Bu gün ülkemizde, bir tarafta futbolun yöneticileri ve uygulayıcıları, diğer tarafta da izleyicileri ve taraftarları bulunmaktadır. Her iki taraftakiler de, henüz kavram kargaşalarından kurtulabilmiş ve ortak paydalarda bulaşabilmiş değiller. Yorumcu ise, futbolun tarafları arasındaki en önemli köprüyü teşkil ediyor. İşte bu köprünün görevi, köprünün her iki tarafındakilerin bu konudaki beklentilerini, buluşma noktalarını ve kalitelerini etkilemek, yönlendirmek ve belirlemektir.

Dolayısı ile “yorumculuk”, son derece sorumlu ve önemli bir iştir.

Geçmişimizde maalesef, tek yönlü, tek boyutlu, bilgi sahibi olmadan fikir sahibi olan, bir atımlık barutlarını yıllarca kullanan, ruh hallerine, çıkarlarına göre konuşup yazan, hatta kulüp başkanları tarafından maaşa bağlanan  “yorumcu”lar futbola egemen oldular ve toplumun futbol algısını belirlediler. Bilerek ya da bilmeyerek şartladıkları kitlelerin futbolu algıları, futbolun ayaktakımı’na ait bir ilgi alanı olduğu düşüncesini doğurdu. 

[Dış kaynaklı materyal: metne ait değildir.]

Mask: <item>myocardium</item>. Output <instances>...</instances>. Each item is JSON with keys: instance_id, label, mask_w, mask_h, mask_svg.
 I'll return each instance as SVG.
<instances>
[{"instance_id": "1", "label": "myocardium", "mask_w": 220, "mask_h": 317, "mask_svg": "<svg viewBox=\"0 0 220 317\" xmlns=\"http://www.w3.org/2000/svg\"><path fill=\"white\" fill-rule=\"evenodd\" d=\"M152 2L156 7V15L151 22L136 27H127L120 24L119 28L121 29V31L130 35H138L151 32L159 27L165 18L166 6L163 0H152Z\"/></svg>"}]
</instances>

Ancak, bir süredir bu alanda çok ümit verici gelişmeler oluyor. Hatta, futbolun zaman içinde kendini en çok geliştiren modulünün bu olduğu söylenebilir. Dünyaya açık olan düzgün kişilikleri, bilgileri, hayatın içindeki ilkeli duruşları, güler yüzleri, kaliteli mizah anlayışları ile, işlerini amatör bir duygu ve sevgiyle yapan, bizlere keyif vererek bu alanda gerçekten bir çok şey öğreten nitelikli, gerçek kanaat önderi yeni nesil futbol yorumcularının sayısı giderek artıyor. 

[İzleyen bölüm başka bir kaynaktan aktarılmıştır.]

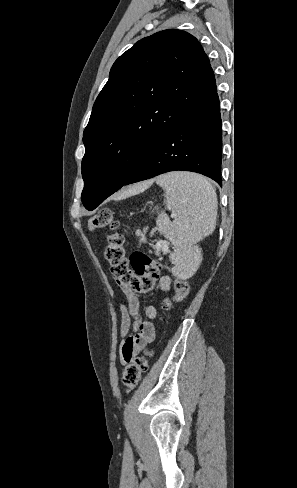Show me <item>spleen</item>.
<instances>
[{
	"label": "spleen",
	"instance_id": "spleen-1",
	"mask_svg": "<svg viewBox=\"0 0 297 488\" xmlns=\"http://www.w3.org/2000/svg\"><path fill=\"white\" fill-rule=\"evenodd\" d=\"M165 190L166 208L157 218V226L175 246L171 260L182 268L187 259L195 267L199 262L193 247L198 239L213 232L216 225L217 197L213 186L202 176L186 172H170L157 178Z\"/></svg>",
	"mask_w": 297,
	"mask_h": 488
}]
</instances>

Onlarının sayısının artmasının,  sadece ülkemizdeki futbolun kalitesini her unsuru ile artırmaktan öte, futbol aracılığı etkiledikleri kitlelerin, hayatın diğer unsurlarına bakış kalitelerine de çok olumlu etkiler yapacağına inanıyorum.

Bahsettiğim toplam kaliteye sahip bu yeni nesil nitelikli yorumcuların en önde gelen temsilcilerinden birinin, her zaman sergilediği samimi tevazuu ile bu blog’a kendini “izleyici” olarak eklemiş olmasının, bizim için kişisel olarak  ayrıca  bir büyük mutluluk kaynağı olduğunu belirtmeden de geçemeyeceğim …
-------------------------------------------------------------------------------------------------------
(*) Eleştirmen ve eleştiri kavramlarını, yorumcu ve yorum kavramlarının içindeki alt açılımlar olarak değerlendirmekteyim.
(**) Buradaki “ciddiyet”, resmiyet, asık yüzlülük v.b. kavramlar kapsamında algılanmamalıdır. Kullanılan “önemseyerek ilgilenmek” anlamı ile  oyun ve eğlence de son derece ciddi işlerdir.